According to Nottingham University, the new technology will reproduce safe, affordable, and high resolution medical images that offer faster disease diagnoses and treatment for patients, as well as cost savings to the NHS.

At first, the new research will be translated in hand-held devices for use on hospital wards or GP surgeries, but in the next 30 years, the aim is to scale up to walk-through airport-style scanners which can generate detailed 3D images of structures usually hidden inside a human body.

The Nottingham research arm is led by Dr Amanda Wright and Professor Michael Somekh from the Optics and Photonics Research Group in the Faculty of Engineering.
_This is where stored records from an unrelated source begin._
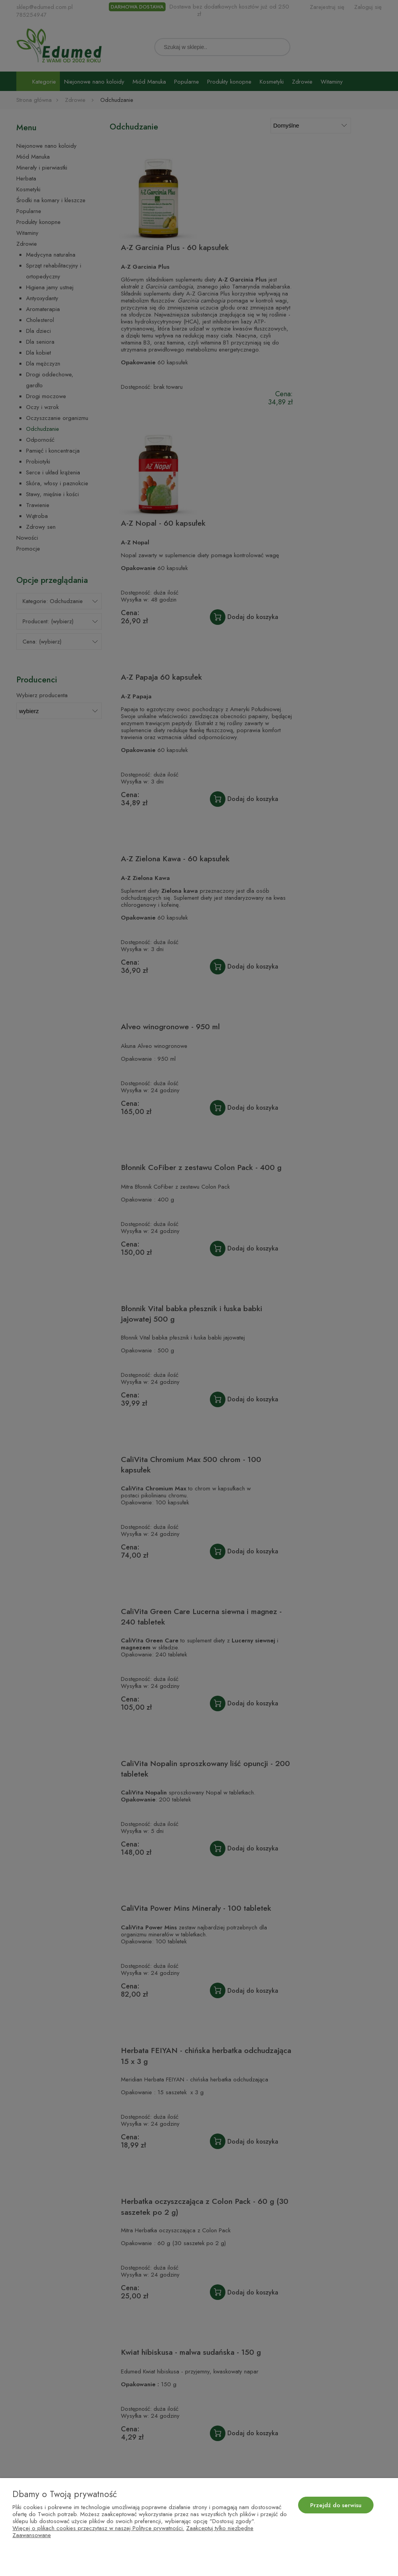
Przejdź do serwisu (335, 2505)
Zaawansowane (31, 2535)
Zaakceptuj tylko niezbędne (219, 2528)
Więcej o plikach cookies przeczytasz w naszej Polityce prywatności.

They are working with Dr Andrew Parkes and Dr Mercedes Torres Torres from the Computational Optimisation and Learning Lab and Computer Vision Lab research groups in the School of Computer Science.

Together the cross-disciplinary team will develop novel methods to compensate for any distortions of the light beam as it travels deep into the tissue. This will involve novel optics combined with computational signal optimisation and tailored AI approaches. The Nottingham researchers will also use AI to improve diagnoses from the generated images.

“Getting an accurate diagnosis can be a drawn-out, expensive process. However, the speed and accuracy of our contactless diagnostic imaging could negate the need for referrals, invasive biopsies and exploratory surgery and allow closer and more frequent monitoring of the health of the patient,” Dr Wright said in a statement. “Detecting diseases quickly, cheaply and without any harmful techniques will allow for faster treatment and better outcomes for patients. It could be a real game-changer for the NHS.”

Work on the five-year body scanner project, funded by the EPSRC’s ‘Transformative Healthcare Technologies for 2050’ initiative, is due to begin in the second half of 2020.